### RECORDS FOR THIS TASK
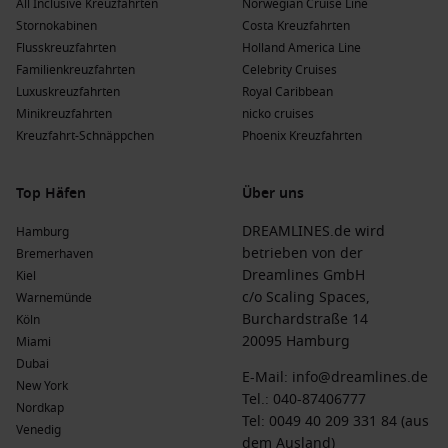
All Inclusive Kreuzfahrten
Norwegian Cruise Line
Stornokabinen
Costa Kreuzfahrten
Flusskreuzfahrten
Holland America Line
Familienkreuzfahrten
Celebrity Cruises
Luxuskreuzfahrten
Royal Caribbean
Minikreuzfahrten
nicko cruises
Kreuzfahrt-Schnäppchen
Phoenix Kreuzfahrten
Top Häfen
Über uns
DREAMLINES.de wird
Hamburg
betrieben von der
Bremerhaven
Dreamlines GmbH
Kiel
c/o Scaling Spaces,
Warnemünde
Burchardstraße 14
Köln
20095 Hamburg
Miami
Dubai
E-Mail:
info@dreamlines.de
New York
Tel.:
040-87406777
Nordkap
Tel: 0049 40 209 331 84 (aus
Venedig
dem Ausland)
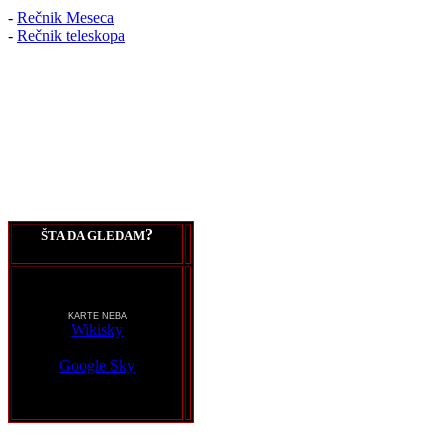
-
Rečnik Meseca
-
Rečnik teleskopa
?
ŠTA DA GLEDAM
KARTE NEBA
Wikisky
Google Sky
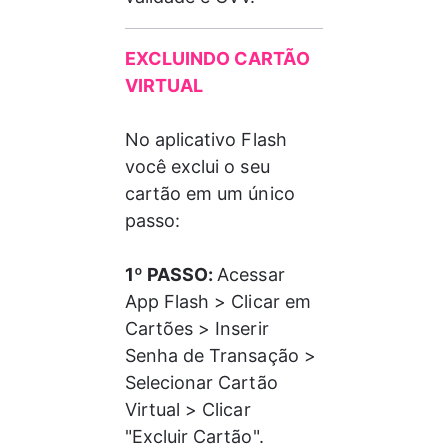
EXCLUINDO CARTÃO 
VIRTUAL
No aplicativo Flash 
você exclui o seu 
cartão em um único 
passo: 
1º PASSO: 
Acessar 
App Flash > Clicar em 
Cartões > Inserir 
Senha de Transação > 
Selecionar Cartão 
Virtual > Clicar 
"Excluir Cartão". 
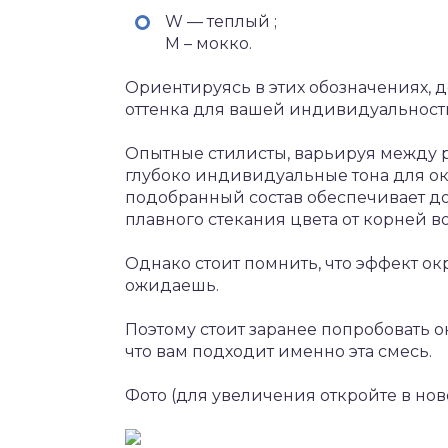
W — теплый ;
M – мокко.
Ориентируясь в этих обозначениях, д
оттенка для вашей индивидуальност
Опытные стилисты, варьируя между р
глубоко индивидуальные тона для ок
подобранный состав обеспечивает д
плавного стекания цвета от корней в
Однако стоит помнить, что эффект ок
ожидаешь.
Поэтому стоит заранее попробовать о
что вам подходит именно эта смесь.
Фото (для увеличения откройте в нов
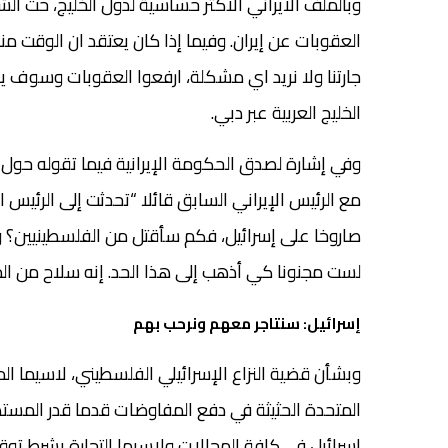
وبالملف الايراني الأكثر حساسية لدول الخليج، حث ا
العقوبات عن إيران. وفيما إذا كان يعتقد ان الوقت من
جارتنا ولا نريد اي مشكلة، ارفعوا العقوبات وسوف ينتف
الخليج العربية عبر دبي.
وفي إشارة لصدق الحكومة الإيرانية فيما تقوله حول
مع الرئيس الإيراني السابق قائلا “تحدثت إلى الرئيس 
صاروخا على إسرائيل، فكم سأقتل من الفلسطينيين؟ وحي
لست مجنونا كي أذهب إلى هذا الحد. إنه سلاح من ال
إسرائيل: سنتاجر معهم ونرحب بهم
وبشأن قضية النزاع الإسرائيلي الفلسطيني، لاسيما ال
المتحدة الحثيثة في دفع المفاوضات قدما قدر المستط
إسرائيل في كافة المجالات ولاسيما التجارة بشرط توقيع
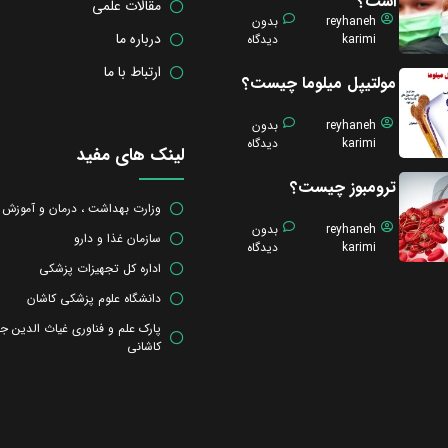
است؟
مقالات علمی
reyhaneh
بدون
درباره ما
karimi
دیدگاه
ارتباط با ما
مولتیپل میلوما چیست؟
reyhaneh
بدون
karimi
دیدگاه
لینک های مفید
ترومبوز چیست؟
وزارت بهداشت ، درمان و آموزش
reyhaneh
بدون
سازمان غذا و دارو
karimi
دیدگاه
اداره کل تجهیزات پزشکی
دانشگاه علوم پزشکی کاشان
پارک علم و فناوری غیاث الدین ج
کاشانی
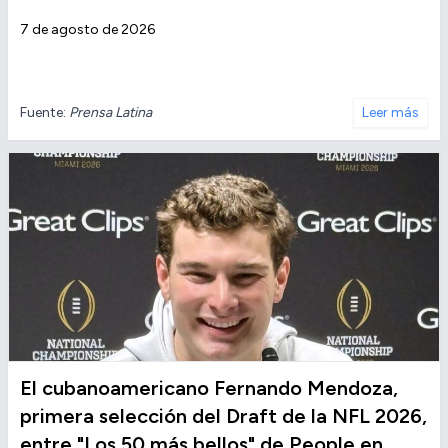
7 de agosto de 2026
Fuente:
Prensa Latina
Leer más
El cubanoamericano Fernando Mendoza,
primera selección del Draft de la NFL 2026,
entre "Los 50 más bellos" de People en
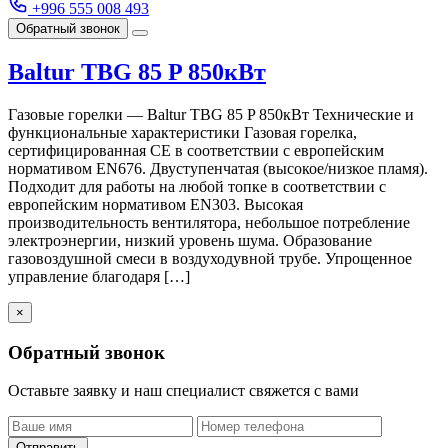
+996 555 008 493
Обратный звонок
Baltur TBG 85 P 850кВт
Газовые горелки — Baltur TBG 85 P 850кВт Технические и
функциональные характеристики Газовая горелка,
сертифицированная CE в соответствии с европейским
нормативом EN676. Двуступенчатая (высокое/низкое пламя).
Подходит для работы на любой топке в соответствии с
европейским нормативом EN303. Высокая
производительность вентилятора, небольшое потребление
электроэнергии, низкий уровень шума. Образование
газовоздушной смеси в воздуходувной трубе. Упрощенное
управление благодаря […]
×
Обратный звонок
Оставьте заявку и наш специалист свяжется с вами
Отправить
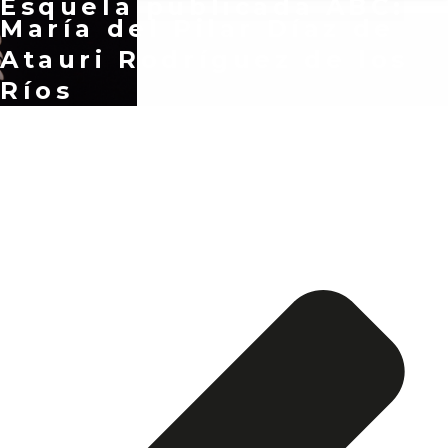
Esquela publicada ABC:
María del Pilar Díaz de
Atauri Rodríguez de los
Ríos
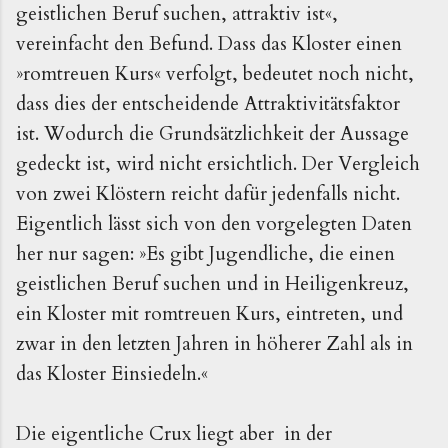
geistlichen Beruf suchen, attraktiv ist«,
vereinfacht den Befund.
Dass das Kloster einen
»romtreuen Kurs« verfolgt, bedeutet noch nicht,
dass dies der entscheidende Attraktivitätsfaktor
ist. Wodurch die Grundsätzlichkeit der Aussage
gedeckt ist, wird nicht ersichtlich. Der Vergleich
von zwei Klöstern reicht dafür jedenfalls nicht.
Eigentlich lässt sich von den vorgelegten Daten
her nur sagen: »Es gibt Jugendliche, die einen
geistlichen Beruf suchen und in Heiligenkreuz,
ein Kloster mit romtreuen Kurs, eintreten, und
zwar in den letzten Jahren in höherer Zahl als in
das Kloster Einsiedeln.«
Die eigentliche Crux liegt aber in der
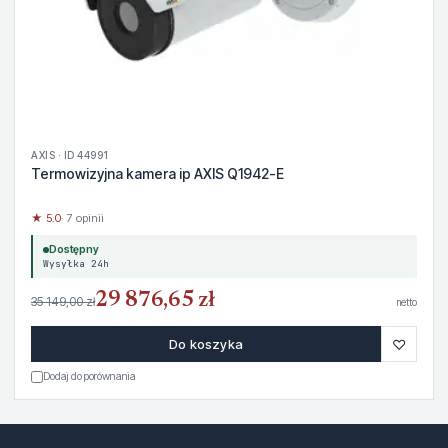
AXIS · ID 44991
Termowizyjna kamera ip AXIS Q1942-E
★ 5.0
· 7 opinii
Dostępny
Wysyłka 24h
29 876,65 zł
35 149,00 zł
netto
♡
Do koszyka
Dodaj do porównania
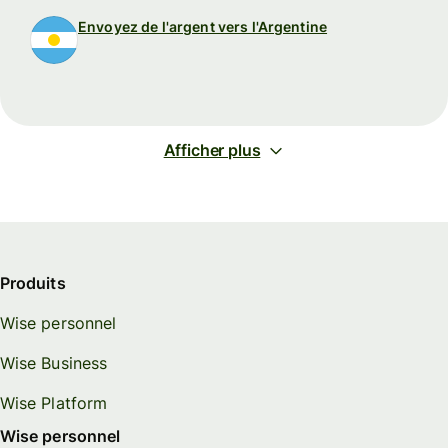
Envoyez de l'argent vers l'Argentine
Afficher plus
Produits
Wise personnel
Wise Business
Wise Platform
Wise personnel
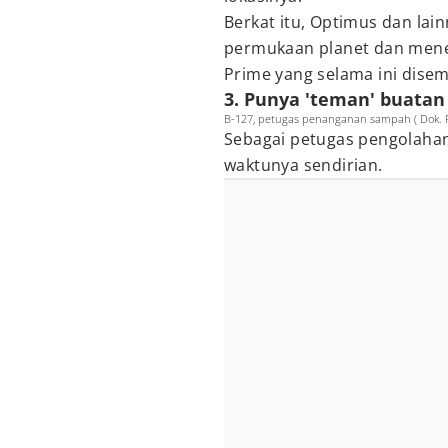
Berkat itu, Optimus dan lai
permukaan planet dan mene
Prime yang selama ini dise
3. Punya 'teman' buatan 
B-127, petugas penanganan sampah ( Dok. P
Sebagai petugas pengolaha
waktunya sendirian.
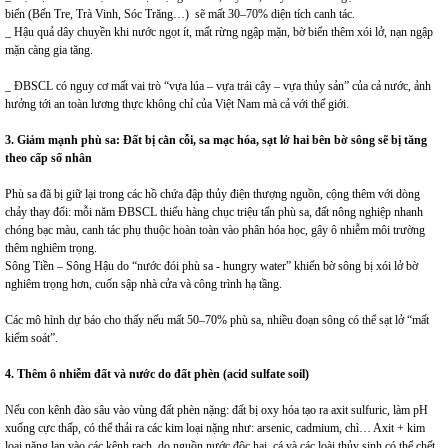
biển (Bến Tre, Trà Vinh, Sóc Trăng…) sẽ mất 30–70% diện tích canh tác.
_ Hậu quả dây chuyền khi nước ngọt ít, mất rừng ngập mặn, bờ biển thêm xói lở, nạn ngập
mặn càng gia tăng.
_ ĐBSCL có nguy cơ mất vai trò “vựa lúa – vựa trái cây – vựa thủy sản” của cả nước, ảnh
hưởng tới an toàn lương thực không chỉ của Việt Nam mà cả với thế giới.
3. Giảm mạnh phù sa
:
Đất bị
cằn cỗi, sa mạc hóa
, sạt lở hai
bên bờ sông sẽ bị
tăng
theo
cấp số nhân
Phù sa đã bị giữ lại trong các hồ chứa đập thủy điện thượng nguồn, cộng thêm với dòng
chảy thay đổi: mỗi năm ĐBSCL thiếu hàng chục triệu tấn phù sa, đất nông nghiệp nhanh
chóng bạc màu, canh tác phụ thuộc hoàn toàn vào phân hóa học, gây ô nhiễm môi trường
thêm nghiêm trọng.
Sông Tiền – Sông Hậu do “nước đói phù sa - hungry water” khiến bờ sông bị xói lở bờ
nghiêm trọng hơn, cuốn sập nhà cửa và công trình hạ tầng.
Các mô hình dự báo cho thấy nếu mất 50–70% phù sa, nhiều đoạn sông có thể sạt lở “mất
kiểm soát”.
4.
Thêm
ô
nhiễm đất và nước do đất phèn (acid sulfate soil)
Nếu con kênh đào sâu vào vùng đất phèn nặng: đất bị oxy hóa tạo ra axit sulfuric, làm pH
xuống cực thấp, có thể thải ra các kim loại nặng như: arsenic, cadmium, chì… Axit + kim
loại nặng lan vào các kênh rạch, do nguồn nước độc hại, cá và các loài thủy sinh có thể chết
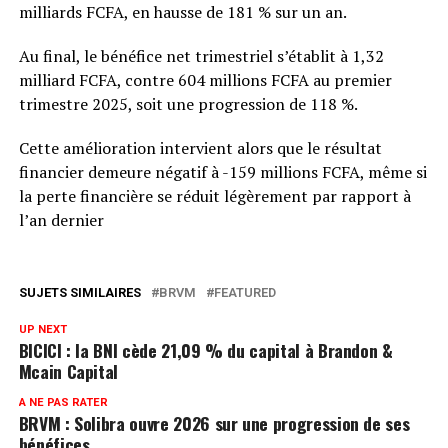
milliards FCFA, en hausse de 181 % sur un an.
Au final, le bénéfice net trimestriel s’établit à 1,32
milliard FCFA, contre 604 millions FCFA au premier
trimestre 2025, soit une progression de 118 %.
Cette amélioration intervient alors que le résultat
financier demeure négatif à -159 millions FCFA, même si
la perte financière se réduit légèrement par rapport à
l’an dernier
SUJETS SIMILAIRES
BRVM
FEATURED
UP NEXT
BICICI : la BNI cède 21,09 % du capital à Brandon &
Mcain Capital
A NE PAS RATER
BRVM : Solibra ouvre 2026 sur une progression de ses
bénéfices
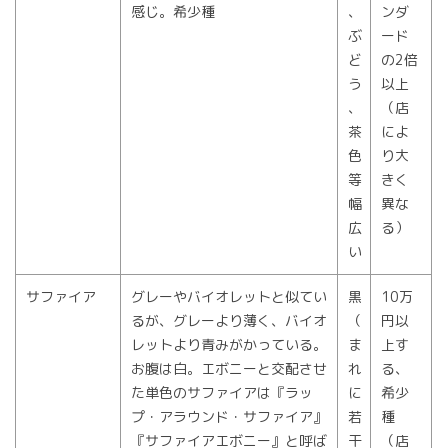
感じ。希少種
、
ンダ
ぶ
ード
ど
の2倍
う
以上
、
（店
茶
によ
色
り大
等
きく
幅
異な
広
る）
い
サファイア
グレーやバイオレットと似てい
黒
10万
るが、グレーより薄く、バイオ
（
円以
レットより青みがかっている。
ま
上す
お腹は白。エボニーと交配させ
れ
る、
た単色のサファイアは『ラッ
に
希少
プ・アラウンド・サファイア』
若
種
『サファイアエボニー』と呼ば
干
（店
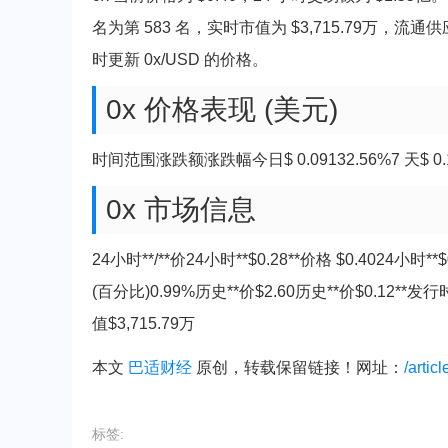
名为第 583 名，实时市值为 $3,715.79万，流通供应
时更新 0x/USD 的价格。
0x 价格表现 (美元)
时间范围涨跌额涨跌幅今日$ 0.09132.56%7 天$ 0.1003
0x 市场信息
24小时**/**价24小时**$0.28**价格 $0.4024
(百分比)0.99%历史**价$2.60历史**价$0.12**发行
值$3,715.79万
本文
巴适财经
原创，转载保留链接！网址：
/artic
标签:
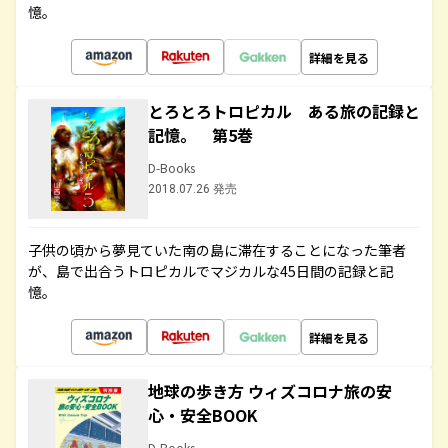
憶。
詳細を見る
とろとろトロピカル ある旅の記録と
記憶。 第5巻
D-Books
2018.07.26 発売
子供の頃から夢見ていた南の島に滞在することになった筆者
が、島で出合うトロピカルでマジカルな45日間の記録と記
憶。
詳細を見る
地球の歩き方 ウィズコロナ旅の安
心・安全BOOK
D-Books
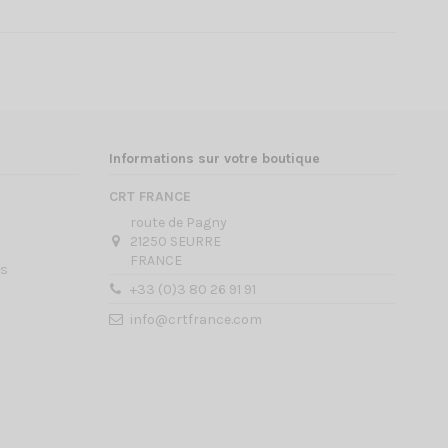
Informations sur votre boutique
CRT FRANCE
route de Pagny
21250 SEURRE
FRANCE
es
+33 (0)3 80 26 91 91
info@crtfrance.com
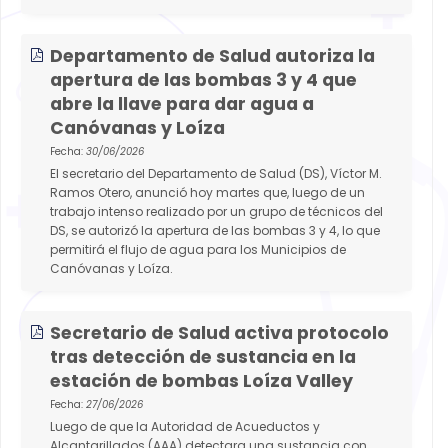
Departamento de Salud autoriza la
apertura de las bombas 3 y 4 que
abre la llave para dar agua a
Canóvanas y Loíza
Fecha:
30/06/2026
El secretario del Departamento de Salud (DS), Víctor M.
Ramos Otero, anunció hoy martes que, luego de un
trabajo intenso realizado por un grupo de técnicos del
DS, se autorizó la apertura de las bombas 3 y 4, lo que
permitirá el flujo de agua para los Municipios de
Canóvanas y Loíza.
Secretario de Salud activa protocolo
tras detección de sustancia en la
estación de bombas Loíza Valley
Fecha:
27/06/2026
Luego de que la Autoridad de Acueductos y
Alcantarillados (AAA) detectara una sustancia con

### EXERCISE
Write out the lines above from the one with "mặn càng gia tăng." through the one with "financier demeure négatif", ends included, exactly; no picture goes in.

### FINISHED EXERCISE
mặn càng gia tăng.
_ ĐBSCL có nguy cơ mất vai trò “vựa lúa – vựa trái cây – vựa thủy sản” của cả nước, ảnh
hưởng tới an toàn lương thực không chỉ của Việt Nam mà cả với thế giới.
3. Giảm mạnh phù sa
:
Đất bị
cằn cỗi, sa mạc hóa
, sạt lở hai
bên bờ sông sẽ bị
tăng
theo
cấp số nhân
Phù sa đã bị giữ lại trong các hồ chứa đập thủy điện thượng nguồn, cộng thêm với dòng
chảy thay đổi: mỗi năm ĐBSCL thiếu hàng chục triệu tấn phù sa, đất nông nghiệp nhanh
chóng bạc màu, canh tác phụ thuộc hoàn toàn vào phân hóa học, gây ô nhiễm môi trường
thêm nghiêm trọng.
Sông Tiền – Sông Hậu do “nước đói phù sa - hungry water” khiến bờ sông bị xói lở bờ
nghiêm trọng hơn, cuốn sập nhà cửa và công trình hạ tầng.
Các mô hình dự báo cho thấy nếu mất 50–70% phù sa, nhiều đoạn sông có thể sạt lở “mất
kiểm soát”.
4.
Thêm
ô
nhiễm đất và nước do đất phèn (acid sulfate soil)
Nếu con kênh đào sâu vào vùng đất phèn nặng: đất bị oxy hóa tạo ra axit sulfuric, làm pH
xuống cực thấp, có thể thải ra các kim loại nặng như: arsenic, cadmium, chì… Axit + kim
loại nặng lan vào các kênh rạch, do nguồn nước độc hại, cá và các loài thủy sinh có thể chết
milliards FCFA, en hausse de 181 % sur un an.
Au final, le bénéfice net trimestriel s’établit à 1,32
milliard FCFA, contre 604 millions FCFA au premier
trimestre 2025, soit une progression de 118 %.
Cette amélioration intervient alors que le résultat
financier demeure négatif à -159 millions FCFA, même si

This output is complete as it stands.